### AVAILABLE DATA
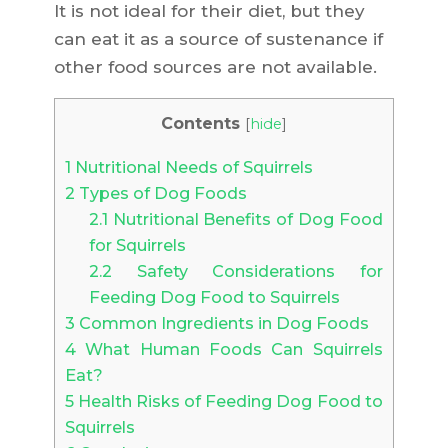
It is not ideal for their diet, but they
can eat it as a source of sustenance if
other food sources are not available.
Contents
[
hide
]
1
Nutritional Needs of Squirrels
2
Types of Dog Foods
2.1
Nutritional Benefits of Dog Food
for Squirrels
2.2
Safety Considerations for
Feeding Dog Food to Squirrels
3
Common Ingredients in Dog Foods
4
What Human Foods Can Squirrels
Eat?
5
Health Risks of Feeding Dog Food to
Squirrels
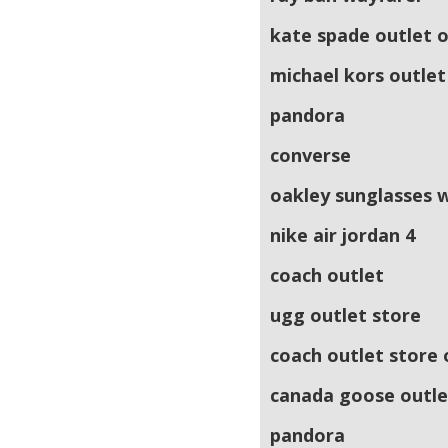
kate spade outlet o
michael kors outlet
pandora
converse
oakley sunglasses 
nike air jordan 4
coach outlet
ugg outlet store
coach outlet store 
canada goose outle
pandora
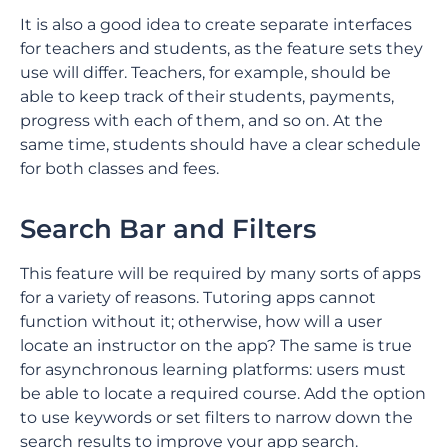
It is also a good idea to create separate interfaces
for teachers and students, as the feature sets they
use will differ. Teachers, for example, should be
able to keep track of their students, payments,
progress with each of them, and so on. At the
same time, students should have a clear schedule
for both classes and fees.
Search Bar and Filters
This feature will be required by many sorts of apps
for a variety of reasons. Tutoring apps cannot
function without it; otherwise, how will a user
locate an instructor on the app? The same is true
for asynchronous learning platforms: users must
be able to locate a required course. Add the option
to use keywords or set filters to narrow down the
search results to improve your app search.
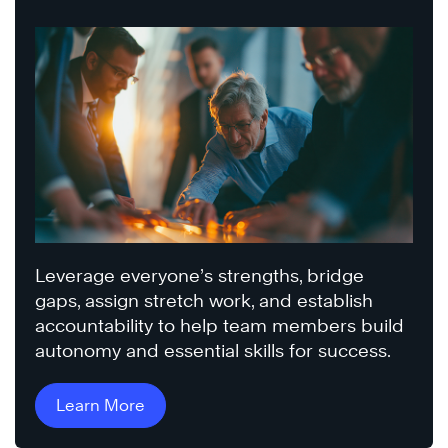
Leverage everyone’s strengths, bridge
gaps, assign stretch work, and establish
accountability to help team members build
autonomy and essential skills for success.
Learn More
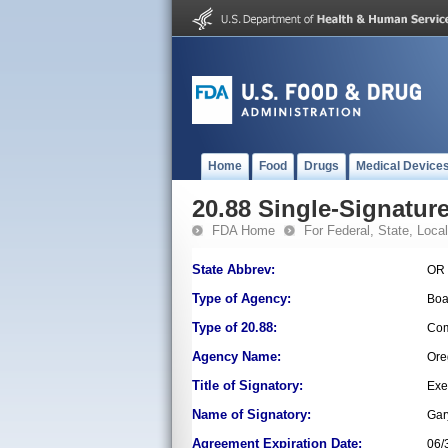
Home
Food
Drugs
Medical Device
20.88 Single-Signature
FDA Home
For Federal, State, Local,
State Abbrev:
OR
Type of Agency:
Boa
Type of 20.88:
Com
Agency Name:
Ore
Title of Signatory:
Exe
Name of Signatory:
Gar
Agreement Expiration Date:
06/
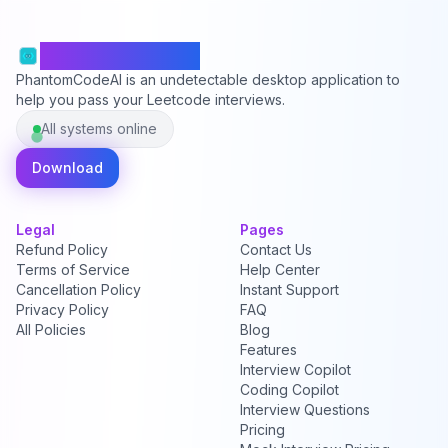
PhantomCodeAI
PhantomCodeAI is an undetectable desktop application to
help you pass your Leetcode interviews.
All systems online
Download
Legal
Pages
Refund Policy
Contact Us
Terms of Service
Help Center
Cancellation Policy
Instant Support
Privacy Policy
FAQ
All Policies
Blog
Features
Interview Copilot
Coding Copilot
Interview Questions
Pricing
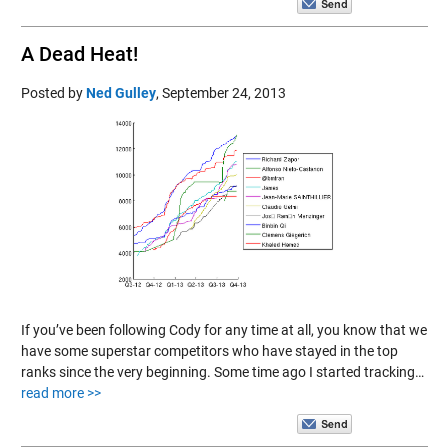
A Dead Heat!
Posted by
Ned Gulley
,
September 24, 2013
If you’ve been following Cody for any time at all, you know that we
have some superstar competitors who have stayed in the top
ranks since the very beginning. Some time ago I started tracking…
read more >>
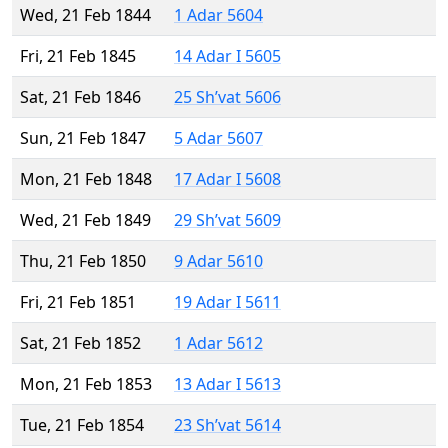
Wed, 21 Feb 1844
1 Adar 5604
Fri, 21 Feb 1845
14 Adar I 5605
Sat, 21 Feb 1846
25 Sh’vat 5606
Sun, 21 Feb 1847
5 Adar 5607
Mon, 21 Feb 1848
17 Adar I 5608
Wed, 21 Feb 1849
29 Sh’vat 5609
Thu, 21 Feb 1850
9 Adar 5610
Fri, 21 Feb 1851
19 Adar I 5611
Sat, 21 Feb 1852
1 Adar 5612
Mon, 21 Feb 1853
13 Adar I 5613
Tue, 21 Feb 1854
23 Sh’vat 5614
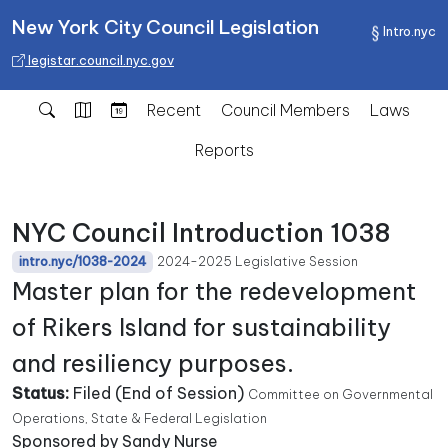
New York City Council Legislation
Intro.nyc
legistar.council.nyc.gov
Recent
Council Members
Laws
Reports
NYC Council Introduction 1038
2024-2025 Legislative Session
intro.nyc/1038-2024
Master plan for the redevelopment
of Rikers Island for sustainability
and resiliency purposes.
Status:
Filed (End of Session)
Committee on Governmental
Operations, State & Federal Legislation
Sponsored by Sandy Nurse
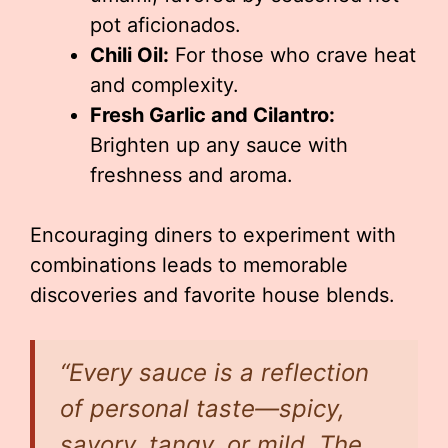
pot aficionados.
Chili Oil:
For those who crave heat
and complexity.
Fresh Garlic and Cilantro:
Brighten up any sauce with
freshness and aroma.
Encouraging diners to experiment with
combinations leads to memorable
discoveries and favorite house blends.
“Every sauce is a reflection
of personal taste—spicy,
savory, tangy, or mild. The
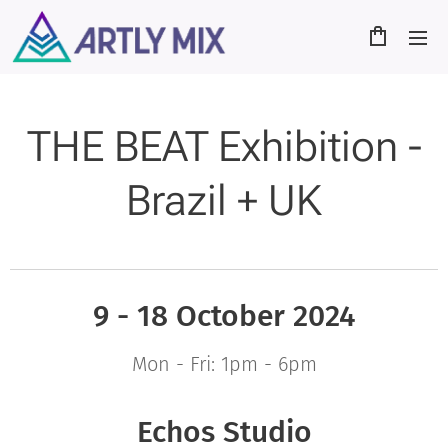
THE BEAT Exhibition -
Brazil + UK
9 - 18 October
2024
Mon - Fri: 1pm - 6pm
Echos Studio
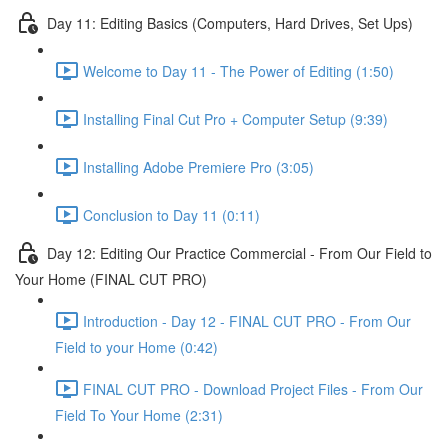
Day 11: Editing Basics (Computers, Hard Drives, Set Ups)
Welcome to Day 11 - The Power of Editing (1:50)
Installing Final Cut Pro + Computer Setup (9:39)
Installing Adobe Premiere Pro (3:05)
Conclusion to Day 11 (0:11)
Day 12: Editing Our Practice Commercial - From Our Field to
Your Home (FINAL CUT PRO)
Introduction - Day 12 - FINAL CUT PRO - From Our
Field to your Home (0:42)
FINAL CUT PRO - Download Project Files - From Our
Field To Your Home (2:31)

### REQUIRED ACTION
Show all lines in the entries above where the string "will" appears.

### YOUR SOLUTION
use will differ. Teachers, for example, should be
This feature will be required by many sorts of apps
function without it; otherwise, how will a user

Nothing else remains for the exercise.